Según el comunicado del organismo militar, los dispositivos representaban una amenaza directa para el tráfico marítimo internacional en esta vía estratégica, por la que transita aproximadamente la quinta parte del suministro global de petróleo.
A través de una declaración oficial, el Centcom ratificó que las fuerzas estadounidenses desplegadas en la región permanecen en estado de alerta para neutralizar cualquier acción hostil que comprometa la seguridad de la navegación comercial.
Este nuevo incidente se enmarca en una secuencia de confrontaciones directas ocurridas durante las últimas tres semanas, las cuales han puesto a prueba la estabilidad del cese del fuego pactado en el mes de abril.
Sólo 24 horas antes, las fuerzas norteamericanas habían inutilizado otros cuatro drones iraníes y destruido varias estaciones de radar terrestres.
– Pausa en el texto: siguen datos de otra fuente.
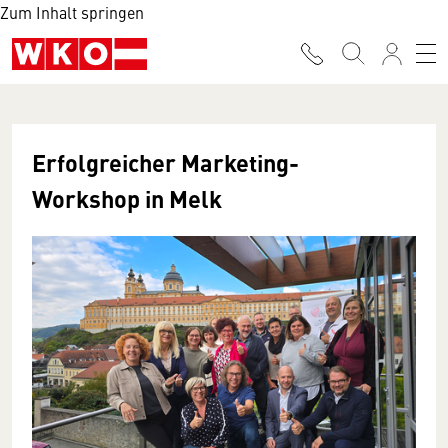
Zum Inhalt springen
Erfolgreicher Marketing-
Workshop in Melk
Como contraofensiva, Teherán dirigió ataques contra instalaciones militares con presencia estadounidense en Kuwait y Baréin.
A pesar del incremento de la actividad bélica en la zona, el Departamento de Defensa de Estados Unidos ha insistido de manera formal en la vigencia técnica del acuerdo de cese del fuego.
El trasfondo diplomático del conflicto permanece estancado. El presidente de Estados Unidos, Donald Trump, reconoció en declaraciones a la cadena NBC News que las autoridades iraníes no han suscrito el acuerdo definitivo para el cese formal del conflicto de manera permanente.
No obstante, el mandatario estadounidense calificó la postura de los líderes de Teherán como un repliegue táctico, asegurando que la presión internacional y las condiciones geopolíticas actuales forzarán a la República Islámica a retomar la vía de la negociación con Washington en el corto plazo.